Do I hear a second to my nomination of The Chupacabras Flu?

P.S. "Chupacabras" is the singular and plural form of the noun, which is a Spanish word meaning "goatsucker."

Although Wikipedia uncritically lists the 2007 claim of a Puerto Rican comedian and entrepreneur that the word “chupacabras” was coined by him in 1995 (!), a much earlier origin was referenced on the Cryptomundo blog in 2005.

The word "chupacabras" was spoken on television in the year 1960, in an episode of the TV western, "Bonanza." The word “chupacabras” was said by a Mexican character who was talking with one of the Cartwright family characters about a creature that sucked the milk from goats, hence it being one of the “goatsuckers,” and may have been an allusion to the birds, whippoorwills.

Zoologically, night jars and whippoorwills are members of the Caprimulgiformes (goatsuckers) and thus are called “Chupacabras” in Spanish. It seems a natural extension of this usage that a cryptozoological creature, a new cryptid sucking the blood from goats, would also be called a Chupacabras.

“Chupacabras: It’s sort of like Jennifer Lopez, kind of cross-cultural.” - Loren Coleman, as quoted by ABC News, 1999.


Of course, the more appropriate cartoon now might be a Chupacabras chasing a pig.



:-) Thank You.

7 comments:

Anonymous said...

Interesting parallels, Loren.

This swine flu (H1N1) phenomenon provides us with more questions than answers. One of the most important is why would the WHO consider increasing their pandemic level from 5 to 6, considering that there are only 800 reported cases of infection worldwide and only 121 deaths. Deaths that for now seem to be confined to the Mexican mainland?

Quite strange.

Maybe, like you said, this is the "chupacabra flu," a hegelian distraction, pervasively communicated by the mainstream that pervades through every fabric of our consciousness and existence.

Anonymous said...

was rewatching Tribulation 99: Alien Anomalies Under America (1991) and they mention 'swine flu'. it's a mockumentary....check it out

purrlgurrl said...

An orchestrated distraction to get people's minds worldwide off the goatsucked world economy and focus their attention elsewhere. Yeah, Chupacabra Flu works for me.

FilmNoir23 said...

Certainly gets my vote! It makes as much, if not more sense than Swine flu.

Red Pill Junkie said...

Doing a little research it seems that the mural doesn't really have a proper title, and I would love to know what was the source of inspiration for the artist —who was David Alfaro Siqueiros, a famous Mexican muralist that tried to assasinate Trotsky— since this is before any account of Chupacabras or Mothman.

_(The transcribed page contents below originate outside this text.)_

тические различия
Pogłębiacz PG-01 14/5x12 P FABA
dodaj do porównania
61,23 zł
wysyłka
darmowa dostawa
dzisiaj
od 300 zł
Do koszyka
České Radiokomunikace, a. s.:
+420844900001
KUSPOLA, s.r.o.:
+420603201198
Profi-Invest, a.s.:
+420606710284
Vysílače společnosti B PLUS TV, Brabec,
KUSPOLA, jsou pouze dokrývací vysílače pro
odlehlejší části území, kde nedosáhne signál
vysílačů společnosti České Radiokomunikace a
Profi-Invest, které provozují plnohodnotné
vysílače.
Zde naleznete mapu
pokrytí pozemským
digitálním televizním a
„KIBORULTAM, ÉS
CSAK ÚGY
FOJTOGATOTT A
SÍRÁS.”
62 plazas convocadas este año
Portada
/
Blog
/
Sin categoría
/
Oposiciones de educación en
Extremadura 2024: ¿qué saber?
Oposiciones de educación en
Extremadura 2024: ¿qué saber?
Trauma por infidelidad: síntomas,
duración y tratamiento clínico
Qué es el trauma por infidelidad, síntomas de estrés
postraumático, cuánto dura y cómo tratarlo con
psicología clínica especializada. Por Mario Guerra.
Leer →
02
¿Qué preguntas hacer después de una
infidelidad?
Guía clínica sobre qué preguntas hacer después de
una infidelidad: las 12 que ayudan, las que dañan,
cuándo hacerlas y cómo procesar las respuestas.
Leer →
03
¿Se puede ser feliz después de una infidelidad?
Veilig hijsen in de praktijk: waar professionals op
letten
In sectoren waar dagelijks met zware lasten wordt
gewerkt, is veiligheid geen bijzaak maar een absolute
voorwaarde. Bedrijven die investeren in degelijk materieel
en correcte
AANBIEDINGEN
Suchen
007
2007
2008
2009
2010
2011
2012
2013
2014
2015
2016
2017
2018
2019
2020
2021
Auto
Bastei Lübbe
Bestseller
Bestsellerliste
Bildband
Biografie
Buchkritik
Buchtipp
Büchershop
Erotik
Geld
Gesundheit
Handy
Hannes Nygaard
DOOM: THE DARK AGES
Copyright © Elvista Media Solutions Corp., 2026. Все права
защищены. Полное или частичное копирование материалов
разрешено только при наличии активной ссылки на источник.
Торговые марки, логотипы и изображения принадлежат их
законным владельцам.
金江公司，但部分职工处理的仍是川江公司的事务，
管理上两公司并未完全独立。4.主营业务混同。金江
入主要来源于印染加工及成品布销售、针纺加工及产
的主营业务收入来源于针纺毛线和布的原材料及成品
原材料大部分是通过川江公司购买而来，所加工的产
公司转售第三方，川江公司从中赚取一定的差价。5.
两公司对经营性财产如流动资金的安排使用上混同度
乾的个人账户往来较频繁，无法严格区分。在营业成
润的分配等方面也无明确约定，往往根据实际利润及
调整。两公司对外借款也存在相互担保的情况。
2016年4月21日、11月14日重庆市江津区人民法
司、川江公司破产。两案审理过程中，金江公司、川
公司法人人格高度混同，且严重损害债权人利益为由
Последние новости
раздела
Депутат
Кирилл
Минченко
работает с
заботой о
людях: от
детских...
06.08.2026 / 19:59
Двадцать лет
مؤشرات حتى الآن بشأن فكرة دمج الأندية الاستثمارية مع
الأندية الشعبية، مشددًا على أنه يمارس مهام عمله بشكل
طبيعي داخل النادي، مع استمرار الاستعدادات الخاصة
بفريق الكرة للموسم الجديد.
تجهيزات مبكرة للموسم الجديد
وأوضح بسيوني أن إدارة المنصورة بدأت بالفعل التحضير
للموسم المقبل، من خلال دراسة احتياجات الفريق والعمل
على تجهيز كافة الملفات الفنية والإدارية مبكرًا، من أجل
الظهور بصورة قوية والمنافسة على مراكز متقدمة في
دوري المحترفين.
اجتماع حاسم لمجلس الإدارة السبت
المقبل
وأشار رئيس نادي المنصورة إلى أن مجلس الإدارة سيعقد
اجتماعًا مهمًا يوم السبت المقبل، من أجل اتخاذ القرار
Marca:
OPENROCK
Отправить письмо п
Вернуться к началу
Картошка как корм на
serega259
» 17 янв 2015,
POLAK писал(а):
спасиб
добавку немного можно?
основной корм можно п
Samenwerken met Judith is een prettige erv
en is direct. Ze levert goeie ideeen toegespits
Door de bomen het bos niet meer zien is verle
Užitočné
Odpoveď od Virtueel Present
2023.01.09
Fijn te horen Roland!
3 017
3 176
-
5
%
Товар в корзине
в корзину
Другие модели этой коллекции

BTW, the Centro Cultural Bellas Artes has a nickname, El Nigromante (the Necromancer).

Red Pill Junkie said...

[UNDO] Searching more about the famous mural, it's more possible that it was painted by one of the students of the Fine Arts School, than by Siqueiros or any other famous muralist. My bad.

It's incredible the lack of info regarding this mural. A true enigma in itself.

Unknown said...

crazy mural! Great stuff! You have my vote "Chupacabra Flu" how fitting!

interesting that 'Centro Cultural Bellas Artes nickname, El Nigromante (the Necromancer)"

swines are the only animals in which Allah allows jinns to take host in.